***** RECORDS SHOWN *****

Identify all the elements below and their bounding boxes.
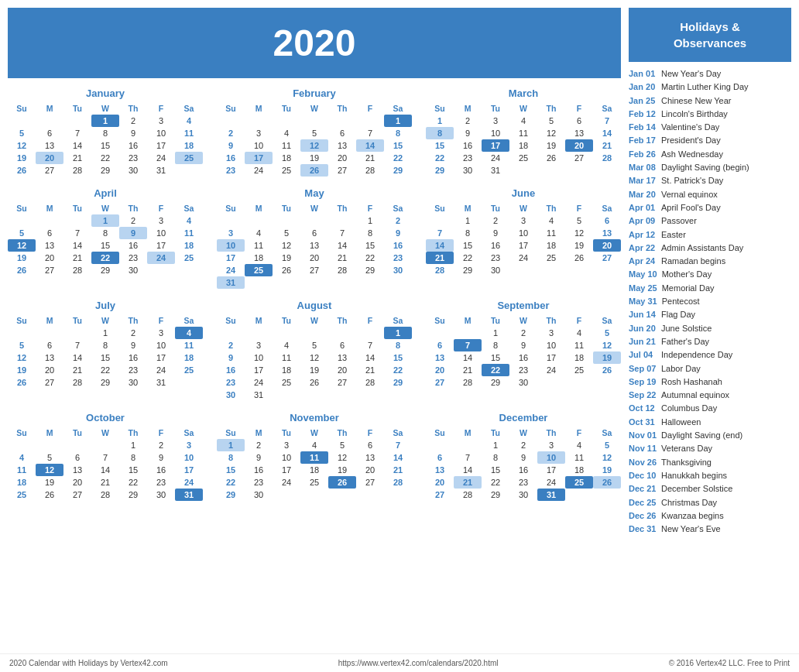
calendar-day: 14 <box>63 239 91 252</box>
calendar-day: 23 <box>509 476 537 489</box>
holiday-date: Jun 20 <box>629 323 657 334</box>
calendar-day: 19 <box>8 152 36 164</box>
calendar-day: 7 <box>454 451 482 464</box>
month-block-december: DecemberSuMTuWThFSa123456789101112131415… <box>426 412 621 501</box>
day-header: Sa <box>593 314 621 327</box>
holidays-header: Holidays &Observances <box>629 8 791 62</box>
calendar-day: 20 <box>356 464 384 476</box>
calendar-day: 26 <box>300 164 328 177</box>
calendar-day: 10 <box>147 339 175 351</box>
calendar-day: 27 <box>593 252 621 264</box>
calendar-day: 9 <box>509 339 537 351</box>
calendar-day: 11 <box>175 127 203 139</box>
calendar-day: 5 <box>36 451 63 464</box>
calendar-day: 1 <box>91 327 119 339</box>
holiday-name: Lincoln's Birthday <box>661 108 728 119</box>
calendar-day: 27 <box>36 264 63 276</box>
calendar-day: 18 <box>175 351 203 364</box>
day-header: Th <box>328 314 356 327</box>
day-header: M <box>454 314 482 327</box>
calendar-day: 16 <box>509 351 537 364</box>
holiday-name: Memorial Day <box>662 283 715 293</box>
day-header: Th <box>328 202 356 214</box>
calendar-day: 17 <box>245 364 273 376</box>
calendar-day <box>245 327 273 339</box>
calendar-day <box>8 214 36 227</box>
calendar-day: 5 <box>565 214 593 227</box>
calendar-day <box>356 489 384 501</box>
calendar-day: 26 <box>8 164 36 177</box>
calendar-day: 13 <box>300 239 328 252</box>
calendar-day <box>356 276 384 289</box>
calendar-day: 30 <box>454 164 482 177</box>
holiday-item: Jun 14Flag Day <box>629 309 791 320</box>
calendar-day: 5 <box>328 439 356 451</box>
day-header: Su <box>8 102 36 115</box>
month-title: June <box>426 187 621 199</box>
day-header: Tu <box>273 314 300 327</box>
holiday-date: Jan 25 <box>629 95 657 106</box>
day-header: M <box>36 102 63 115</box>
day-header: M <box>245 102 273 115</box>
calendar-day <box>300 389 328 401</box>
calendar-day: 18 <box>245 252 273 264</box>
calendar-day: 4 <box>175 327 203 339</box>
calendar-day: 8 <box>356 227 384 239</box>
holiday-date: Jul 04 <box>629 349 657 360</box>
day-header: Th <box>119 202 147 214</box>
calendar-day: 27 <box>36 376 63 389</box>
calendar-day: 26 <box>273 264 300 276</box>
holiday-name: December Solstice <box>661 483 732 494</box>
calendar-day: 15 <box>426 139 454 152</box>
calendar-day: 28 <box>356 164 384 177</box>
calendar-day <box>509 164 537 177</box>
holiday-name: Father's Day <box>661 336 709 347</box>
day-header: Th <box>119 427 147 439</box>
day-header: Sa <box>384 314 412 327</box>
calendar-day: 20 <box>593 239 621 252</box>
day-header: W <box>300 202 328 214</box>
calendar-day <box>217 214 245 227</box>
calendar-day <box>356 115 384 127</box>
calendar-day: 7 <box>426 227 454 239</box>
calendar-day: 20 <box>36 364 63 376</box>
calendar-day: 27 <box>328 164 356 177</box>
day-header: F <box>565 202 593 214</box>
day-header: Su <box>8 314 36 327</box>
holiday-item: Feb 26Ash Wednesday <box>629 149 791 159</box>
calendar-day: 25 <box>537 252 565 264</box>
calendar-day: 3 <box>147 115 175 127</box>
calendar-day: 10 <box>273 451 300 464</box>
calendar-day: 3 <box>273 439 300 451</box>
calendar-day: 30 <box>119 376 147 389</box>
holiday-date: Apr 22 <box>629 242 657 253</box>
calendar-day: 11 <box>273 139 300 152</box>
calendar-day: 5 <box>300 127 328 139</box>
calendar-day: 6 <box>426 451 454 464</box>
calendar-day: 20 <box>565 139 593 152</box>
calendar-day: 28 <box>426 264 454 276</box>
calendar-day <box>426 327 454 339</box>
calendar-day: 15 <box>91 351 119 364</box>
calendar-day: 29 <box>91 164 119 177</box>
day-header: M <box>454 202 482 214</box>
day-header: Th <box>537 202 565 214</box>
month-title: October <box>8 412 203 423</box>
calendar-day: 24 <box>217 264 245 276</box>
holiday-date: Feb 17 <box>629 135 657 146</box>
calendar-day: 15 <box>482 464 509 476</box>
day-header: Tu <box>273 202 300 214</box>
calendar-day: 4 <box>565 439 593 451</box>
month-table: SuMTuWThFSa12345678910111213141516171819… <box>217 427 412 501</box>
month-title: March <box>426 87 621 99</box>
holiday-date: Jan 01 <box>629 68 657 79</box>
calendar-day: 19 <box>273 252 300 264</box>
calendar-day: 21 <box>328 252 356 264</box>
calendar-day: 18 <box>565 351 593 364</box>
calendar-day: 30 <box>482 264 509 276</box>
holiday-date: Mar 17 <box>629 175 657 186</box>
calendar-day: 1 <box>454 214 482 227</box>
calendar-day: 6 <box>593 214 621 227</box>
calendar-day <box>63 439 91 451</box>
calendar-day: 24 <box>537 364 565 376</box>
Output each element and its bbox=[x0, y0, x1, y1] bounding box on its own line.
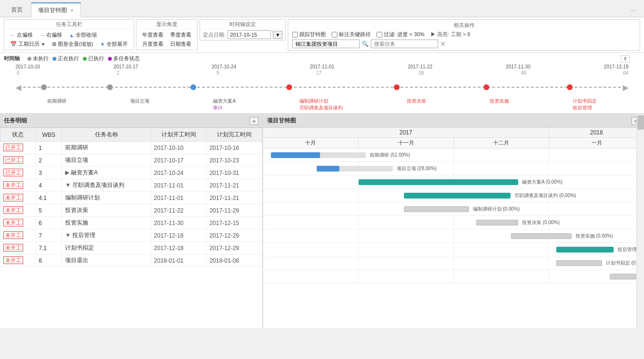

*****

* [DIRECTIONS]:
The expected answer is the data retyped exactly, without pictures.

* [RESPONSE TO THE TASK]:
Identify all the elements below and their bounding boxes.
calendar-day: 14 <box>63 239 91 252</box>
calendar-day: 23 <box>509 476 537 489</box>
holiday-date: Jun 20 <box>629 323 657 334</box>
calendar-day: 19 <box>8 152 36 164</box>
calendar-day: 7 <box>454 451 482 464</box>
month-block-december: DecemberSuMTuWThFSa123456789101112131415… <box>426 412 621 501</box>
day-header: Sa <box>593 314 621 327</box>
holidays-header: Holidays &Observances <box>629 8 791 62</box>
calendar-day: 20 <box>356 464 384 476</box>
calendar-day: 26 <box>300 164 328 177</box>
calendar-day: 10 <box>147 339 175 351</box>
calendar-day: 27 <box>593 252 621 264</box>
calendar-day: 9 <box>509 339 537 351</box>
calendar-day: 11 <box>175 127 203 139</box>
calendar-day: 5 <box>36 451 63 464</box>
calendar-day: 1 <box>91 327 119 339</box>
holiday-name: Lincoln's Birthday <box>661 108 728 119</box>
calendar-day: 27 <box>36 264 63 276</box>
calendar-day: 18 <box>175 351 203 364</box>
day-header: Th <box>328 314 356 327</box>
day-header: M <box>454 314 482 327</box>
calendar-day: 16 <box>509 351 537 364</box>
holiday-name: Memorial Day <box>662 283 715 293</box>
day-header: Th <box>328 202 356 214</box>
calendar-day: 17 <box>245 364 273 376</box>
calendar-day <box>245 327 273 339</box>
calendar-day <box>8 214 36 227</box>
calendar-day: 5 <box>565 214 593 227</box>
calendar-day <box>356 489 384 501</box>
calendar-day: 26 <box>8 164 36 177</box>
calendar-day: 13 <box>300 239 328 252</box>
calendar-day <box>356 276 384 289</box>
calendar-day: 30 <box>454 164 482 177</box>
holiday-item: Jun 14Flag Day <box>629 309 791 320</box>
calendar-day: 5 <box>328 439 356 451</box>
day-header: Su <box>8 102 36 115</box>
month-title: June <box>426 187 621 199</box>
day-header: Tu <box>273 314 300 327</box>
holiday-date: Jan 25 <box>629 95 657 106</box>
day-header: M <box>36 102 63 115</box>
day-header: M <box>245 102 273 115</box>
calendar-day <box>300 389 328 401</box>
calendar-day: 18 <box>245 252 273 264</box>
calendar-day: 4 <box>175 327 203 339</box>
calendar-day: 8 <box>356 227 384 239</box>
holiday-date: Jul 04 <box>629 349 657 360</box>
day-header: Th <box>119 202 147 214</box>
calendar-day: 27 <box>36 376 63 389</box>
calendar-day: 26 <box>273 264 300 276</box>
holiday-name: December Solstice <box>661 483 732 494</box>
calendar-day: 15 <box>426 139 454 152</box>
calendar-day: 28 <box>356 164 384 177</box>
calendar-day <box>509 164 537 177</box>
holiday-name: Father's Day <box>661 336 709 347</box>
day-header: Th <box>119 427 147 439</box>
day-header: Sa <box>384 314 412 327</box>
calendar-day: 20 <box>593 239 621 252</box>
day-header: W <box>300 202 328 214</box>
calendar-day <box>217 214 245 227</box>
calendar-day <box>356 115 384 127</box>
calendar-day: 7 <box>426 227 454 239</box>
calendar-day: 20 <box>36 364 63 376</box>
calendar-day: 27 <box>328 164 356 177</box>
day-header: F <box>565 202 593 214</box>
day-header: Su <box>8 314 36 327</box>
holiday-item: Feb 26Ash Wednesday <box>629 149 791 159</box>
calendar-day: 25 <box>537 252 565 264</box>
calendar-day: 3 <box>147 115 175 127</box>
calendar-day: 10 <box>273 451 300 464</box>
calendar-day: 3 <box>273 439 300 451</box>
calendar-day: 30 <box>119 376 147 389</box>
holiday-date: Apr 22 <box>629 242 657 253</box>
calendar-day: 11 <box>273 139 300 152</box>
calendar-day: 5 <box>300 127 328 139</box>
calendar-day: 6 <box>426 451 454 464</box>
calendar-day: 20 <box>565 139 593 152</box>
calendar-day: 28 <box>426 264 454 276</box>
calendar-day <box>426 327 454 339</box>
calendar-day: 15 <box>91 351 119 364</box>
calendar-day: 29 <box>91 164 119 177</box>
day-header: M <box>454 202 482 214</box>
day-header: Th <box>537 202 565 214</box>
month-title: October <box>8 412 203 423</box>
calendar-day: 24 <box>217 264 245 276</box>
holiday-date: Feb 17 <box>629 135 657 146</box>
calendar-day: 15 <box>482 464 509 476</box>
day-header: Tu <box>273 202 300 214</box>
calendar-day: 4 <box>565 439 593 451</box>
month-table: SuMTuWThFSa12345678910111213141516171819… <box>217 427 412 501</box>
month-title: March <box>426 87 621 99</box>
holiday-date: Jan 01 <box>629 68 657 79</box>
calendar-day: 19 <box>273 252 300 264</box>
calendar-day: 21 <box>328 252 356 264</box>
calendar-day: 18 <box>565 351 593 364</box>
calendar-day: 30 <box>482 264 509 276</box>
holiday-date: Mar 17 <box>629 175 657 186</box>
calendar-day: 1 <box>454 214 482 227</box>
calendar-day: 6 <box>593 214 621 227</box>
calendar-day <box>63 439 91 451</box>
calendar-day: 24 <box>537 364 565 376</box>
Output each element and its bbox=[x0, y0, x1, y1] bounding box on its own line.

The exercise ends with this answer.